Try it
In the records below, reproduce exactly the lines from the one containing "ion Intensive" through the one containing "my work. Fill me with Your Spirit. Let Your", both included, and omit the pictures.

(Data to examine Opens)

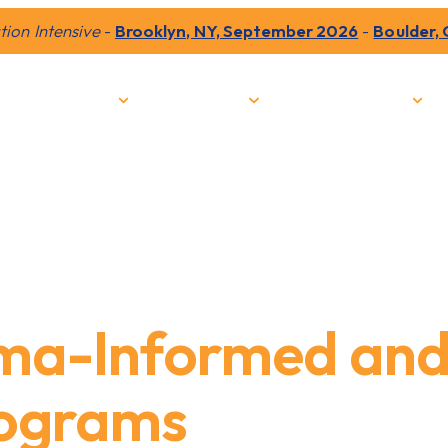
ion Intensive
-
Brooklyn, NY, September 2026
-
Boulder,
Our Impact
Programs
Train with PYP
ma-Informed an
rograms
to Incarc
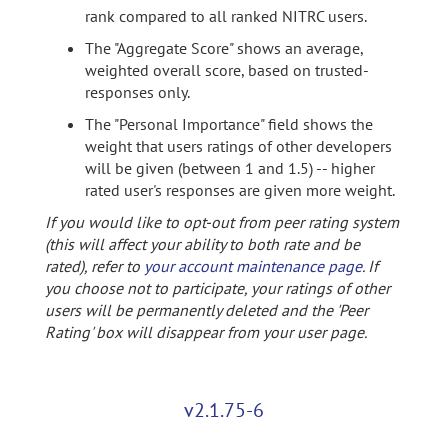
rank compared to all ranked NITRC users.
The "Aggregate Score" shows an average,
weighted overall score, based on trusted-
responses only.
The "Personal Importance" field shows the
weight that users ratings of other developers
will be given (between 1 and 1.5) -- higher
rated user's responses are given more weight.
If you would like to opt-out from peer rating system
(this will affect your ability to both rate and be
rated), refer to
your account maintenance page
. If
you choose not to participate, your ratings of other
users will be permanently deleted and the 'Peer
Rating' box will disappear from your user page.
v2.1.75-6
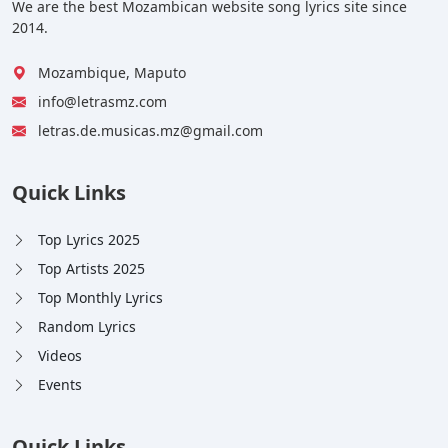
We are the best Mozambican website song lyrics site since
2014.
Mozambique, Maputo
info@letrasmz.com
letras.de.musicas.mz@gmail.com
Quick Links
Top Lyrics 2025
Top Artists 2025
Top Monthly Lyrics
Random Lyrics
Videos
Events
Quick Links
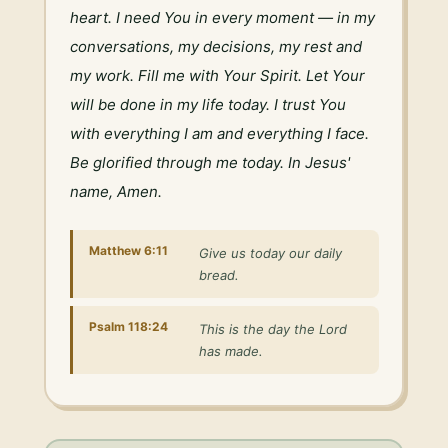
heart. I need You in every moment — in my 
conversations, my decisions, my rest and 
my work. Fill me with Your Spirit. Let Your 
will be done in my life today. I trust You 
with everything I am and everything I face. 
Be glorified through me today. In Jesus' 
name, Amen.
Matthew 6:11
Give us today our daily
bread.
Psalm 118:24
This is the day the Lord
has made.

(Data to examine Closes)
(Data to examine Opens)

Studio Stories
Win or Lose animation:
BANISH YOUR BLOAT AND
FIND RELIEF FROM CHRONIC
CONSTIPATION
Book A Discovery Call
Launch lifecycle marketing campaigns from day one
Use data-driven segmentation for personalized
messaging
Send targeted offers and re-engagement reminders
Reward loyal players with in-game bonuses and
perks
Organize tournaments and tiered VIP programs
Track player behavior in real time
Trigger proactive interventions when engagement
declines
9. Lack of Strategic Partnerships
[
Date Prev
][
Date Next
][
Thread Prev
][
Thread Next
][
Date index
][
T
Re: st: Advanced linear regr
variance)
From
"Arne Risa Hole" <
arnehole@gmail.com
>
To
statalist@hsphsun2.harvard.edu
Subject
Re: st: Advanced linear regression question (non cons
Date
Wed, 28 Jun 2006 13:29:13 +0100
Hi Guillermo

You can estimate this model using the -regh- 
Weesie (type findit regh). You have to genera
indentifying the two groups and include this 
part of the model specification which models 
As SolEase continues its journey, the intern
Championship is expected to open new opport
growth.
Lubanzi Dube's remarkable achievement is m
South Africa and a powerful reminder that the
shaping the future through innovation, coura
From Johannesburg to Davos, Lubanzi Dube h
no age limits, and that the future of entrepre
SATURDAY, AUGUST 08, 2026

(Data to examine Closes)

Problem solution
ion Intensive
-
Brooklyn, NY, September 2026
-
Boulder,
Our Impact
Programs
Train with PYP
ma-Informed an
rograms
to Incarc
rank compared to all ranked NITRC users.
The "Aggregate Score" shows an average,
weighted overall score, based on trusted-
responses only.
The "Personal Importance" field shows the
weight that users ratings of other developers
will be given (between 1 and 1.5) -- higher
rated user's responses are given more weight.
If you would like to opt-out from peer rating system
(this will affect your ability to both rate and be
rated), refer to
your account maintenance page
. If
you choose not to participate, your ratings of other
users will be permanently deleted and the 'Peer
Rating' box will disappear from your user page.
v2.1.75-6
We are the best Mozambican website song lyrics site since
2014.
Mozambique, Maputo
info@letrasmz.com
letras.de.musicas.mz@gmail.com
Quick Links
Top Lyrics 2025
Top Artists 2025
Top Monthly Lyrics
Random Lyrics
Videos
Events
Quick Links
heart. I need You in every moment — in my 
conversations, my decisions, my rest and 
my work. Fill me with Your Spirit. Let Your 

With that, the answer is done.